So you’ve gotten the laptop, the software, some good ideas, and set about making some music. You get some beats down.. now what? The first road block that many would-be musicians face on this path to music is melody. Many people can pick out a few good notes to play, but where to go from there? What makes a chord compliment another chord? How does one know what emotion will come from a pairing of notes? This can be a complicated path to figure out. The good news is that technology is also helping musicians with melody these days by way of a few iPad applications and Max for Live plug-ins that make writing melody a bit easier for the beginner.
Polychord (by developers Shoulda Woulda Coulda) is one of my favorite melody-creation applications for the iPad. The elegant interface offers the user a selection of key and provides a series of easily understood chord options that you can play. The chords of a selected key will appear together in a grid with smaller selections allowing for easy creation of chord progressions. Add to this a robust MIDI functionality and you have an application that can control other iOS apps or work with your DAW to write complex chord progressions.
In my personal experience with Polychord, I’m using the app in a very rudimentary way – simply choosing chords with the app and recording a basic performance into Ableton or Reason, where I’ll then manipulate the melody further. This simple addition to my studio has offered completely new ideas that I would not think of myself. I find this ease-of-use for chord selection to be the core of the App’s experience. But Polychord currently offers extensive MIDI sync capabilities for DAW use and iOS music app integration. The app’s developers explain further:
“Polychord is drums, bass, chords, and accompaniment all wrapped into one. Anyone can compose and perform music with easy access to over 60 chords at once, and elegant ‘strum keys’ that let you smoothly strum chords and play scales.
Hit any of the chord circles to play a chord. Slide your fingers over the strum keys and play the notes. Go from Major to Minor. Switch Keys. Play a scale. Turn on auto accompany and play along to drums, bass, and an arpeggiator that has a whole range of time-signatures to choose from. Turn on MIDI for any of the instruments in polychord, and use it as a powerful controller for your favorite audio programs.”
SoundPrism Pro (iPad)
Another fantastic application for melody creation is Audanika’s SoundPrism Pro, one of the first applications for the iPad that offered chord creation in a simple visual interface. Over the last two years this application has gone through many updates that continually add new functionality to the MIDI capabilities, resulting in a robust composition tool that works with any DAW, MIDI device or iOS MIDI app. Where Polychord offeres a direct visual reference to key and note, SoundPrism Pro is a different sort of instrument that relies on color-coded notes and ways to select how many notes will be played in a chord. This makes for a more musical sort of application that is fun to play by itself or with your MIDI instruments.

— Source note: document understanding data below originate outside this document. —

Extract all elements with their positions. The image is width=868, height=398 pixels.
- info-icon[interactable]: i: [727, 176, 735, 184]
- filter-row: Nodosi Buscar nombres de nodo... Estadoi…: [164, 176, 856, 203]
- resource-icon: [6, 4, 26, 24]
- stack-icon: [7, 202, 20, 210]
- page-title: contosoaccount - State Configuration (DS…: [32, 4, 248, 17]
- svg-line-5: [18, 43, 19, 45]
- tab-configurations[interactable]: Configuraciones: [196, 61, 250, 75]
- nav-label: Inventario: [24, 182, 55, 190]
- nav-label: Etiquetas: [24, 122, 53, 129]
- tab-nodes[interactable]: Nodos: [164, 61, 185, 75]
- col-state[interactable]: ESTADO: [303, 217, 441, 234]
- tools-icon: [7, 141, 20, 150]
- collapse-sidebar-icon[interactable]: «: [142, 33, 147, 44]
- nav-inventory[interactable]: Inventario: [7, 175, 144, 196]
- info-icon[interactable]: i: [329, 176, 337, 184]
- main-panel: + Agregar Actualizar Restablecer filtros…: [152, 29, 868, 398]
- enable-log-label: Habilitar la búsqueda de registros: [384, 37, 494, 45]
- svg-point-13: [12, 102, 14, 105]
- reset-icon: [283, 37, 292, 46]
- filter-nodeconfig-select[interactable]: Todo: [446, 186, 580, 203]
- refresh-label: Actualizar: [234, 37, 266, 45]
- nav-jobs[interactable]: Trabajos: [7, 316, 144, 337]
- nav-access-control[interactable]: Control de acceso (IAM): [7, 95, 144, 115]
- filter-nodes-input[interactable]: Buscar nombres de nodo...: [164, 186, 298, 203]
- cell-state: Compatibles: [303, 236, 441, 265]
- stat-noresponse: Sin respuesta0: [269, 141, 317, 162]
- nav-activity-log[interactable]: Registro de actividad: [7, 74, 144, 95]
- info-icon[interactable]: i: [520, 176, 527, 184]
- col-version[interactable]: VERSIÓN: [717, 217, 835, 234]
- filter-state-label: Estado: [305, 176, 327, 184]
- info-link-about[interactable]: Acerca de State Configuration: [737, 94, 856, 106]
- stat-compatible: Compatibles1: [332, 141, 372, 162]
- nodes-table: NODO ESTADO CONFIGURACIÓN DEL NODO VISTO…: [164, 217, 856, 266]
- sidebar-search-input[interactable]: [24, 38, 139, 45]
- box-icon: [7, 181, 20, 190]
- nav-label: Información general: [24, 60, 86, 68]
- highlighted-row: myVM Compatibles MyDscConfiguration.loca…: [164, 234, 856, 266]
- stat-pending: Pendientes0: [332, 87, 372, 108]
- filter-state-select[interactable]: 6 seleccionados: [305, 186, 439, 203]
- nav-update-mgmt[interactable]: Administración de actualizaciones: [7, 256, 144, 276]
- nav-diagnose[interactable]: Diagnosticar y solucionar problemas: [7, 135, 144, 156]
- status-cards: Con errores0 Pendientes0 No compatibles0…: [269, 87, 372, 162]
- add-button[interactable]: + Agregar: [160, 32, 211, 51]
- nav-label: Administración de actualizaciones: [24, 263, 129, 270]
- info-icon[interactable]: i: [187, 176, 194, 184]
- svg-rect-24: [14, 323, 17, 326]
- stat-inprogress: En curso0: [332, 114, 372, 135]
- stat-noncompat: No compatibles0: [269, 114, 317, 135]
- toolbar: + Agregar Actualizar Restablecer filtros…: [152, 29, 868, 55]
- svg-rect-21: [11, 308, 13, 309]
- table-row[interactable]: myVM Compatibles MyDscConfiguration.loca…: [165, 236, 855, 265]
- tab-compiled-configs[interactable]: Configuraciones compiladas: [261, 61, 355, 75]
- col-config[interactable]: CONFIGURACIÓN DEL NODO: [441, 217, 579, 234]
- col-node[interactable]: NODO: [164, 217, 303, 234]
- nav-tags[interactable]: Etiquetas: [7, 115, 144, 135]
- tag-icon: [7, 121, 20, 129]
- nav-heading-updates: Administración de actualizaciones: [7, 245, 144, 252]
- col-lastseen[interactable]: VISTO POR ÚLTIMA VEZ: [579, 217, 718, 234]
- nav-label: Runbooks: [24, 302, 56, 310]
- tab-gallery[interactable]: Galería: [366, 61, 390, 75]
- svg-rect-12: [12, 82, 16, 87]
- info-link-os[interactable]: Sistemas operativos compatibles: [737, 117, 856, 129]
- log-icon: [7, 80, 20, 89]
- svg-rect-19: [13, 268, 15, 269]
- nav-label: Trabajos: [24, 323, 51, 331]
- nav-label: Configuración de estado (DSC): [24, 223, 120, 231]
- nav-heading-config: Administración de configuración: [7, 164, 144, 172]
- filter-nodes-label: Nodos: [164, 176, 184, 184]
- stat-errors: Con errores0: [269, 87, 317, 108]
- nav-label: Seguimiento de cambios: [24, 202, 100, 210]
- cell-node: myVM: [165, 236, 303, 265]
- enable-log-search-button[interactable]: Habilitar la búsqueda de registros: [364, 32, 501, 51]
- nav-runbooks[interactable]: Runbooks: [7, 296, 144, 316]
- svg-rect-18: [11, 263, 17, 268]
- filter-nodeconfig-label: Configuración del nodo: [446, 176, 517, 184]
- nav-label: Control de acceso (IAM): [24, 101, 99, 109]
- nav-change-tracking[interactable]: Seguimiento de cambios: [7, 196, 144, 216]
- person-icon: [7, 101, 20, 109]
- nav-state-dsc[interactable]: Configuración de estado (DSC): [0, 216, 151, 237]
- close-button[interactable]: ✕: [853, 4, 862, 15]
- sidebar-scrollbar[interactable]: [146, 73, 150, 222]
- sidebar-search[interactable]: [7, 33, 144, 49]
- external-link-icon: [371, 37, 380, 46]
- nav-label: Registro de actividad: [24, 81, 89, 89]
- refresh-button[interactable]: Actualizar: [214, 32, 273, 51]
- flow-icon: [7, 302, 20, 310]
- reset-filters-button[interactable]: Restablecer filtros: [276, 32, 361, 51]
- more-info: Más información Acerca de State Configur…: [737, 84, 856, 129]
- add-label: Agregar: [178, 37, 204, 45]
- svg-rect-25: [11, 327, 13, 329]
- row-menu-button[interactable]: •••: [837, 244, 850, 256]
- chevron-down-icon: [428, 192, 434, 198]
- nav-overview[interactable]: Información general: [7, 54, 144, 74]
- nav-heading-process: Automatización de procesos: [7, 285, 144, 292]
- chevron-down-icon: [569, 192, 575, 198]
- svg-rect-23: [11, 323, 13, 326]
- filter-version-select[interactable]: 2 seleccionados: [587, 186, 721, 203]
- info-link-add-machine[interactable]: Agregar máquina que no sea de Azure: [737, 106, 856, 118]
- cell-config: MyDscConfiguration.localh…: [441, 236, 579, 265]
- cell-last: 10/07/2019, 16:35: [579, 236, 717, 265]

SoundPrism Pro has recently been updated to version 2.5 which offers new functions such as MIDI in, virtual MIDI port management, and updated graphics for the iPad 3′s retina display. For more information on Audanika’s philosophy for music apps and some great tutorials on how to use SoundPrism Pro, head over to soundprismhowto.com where you can pick up lots of great information on the application.
The Schwarzonator (Max for Live)
If you’ve listened to Henrik Schwarz’s music, you may have guessed him to be a well-trained musician because of the beautiful melody that cascades across his recordings. But this is not the case. Schwarz is a producer with no instrument training who found music theory to be a difficult idea to grasp. In response, he found Cycling 74′s Max for Live program to be a solution to his problem. The Schwarzonator is a free Max for Live plug in that has been championed by Dubspot’s Thavius Beck (and numerous others) as an easy way to create interesting melodies. The interface is a bit different than the above applications (Schwarzinator doesn’t actually show you note values) but it’s fairly intuitive after watching Schwarz explain how it works in the above video.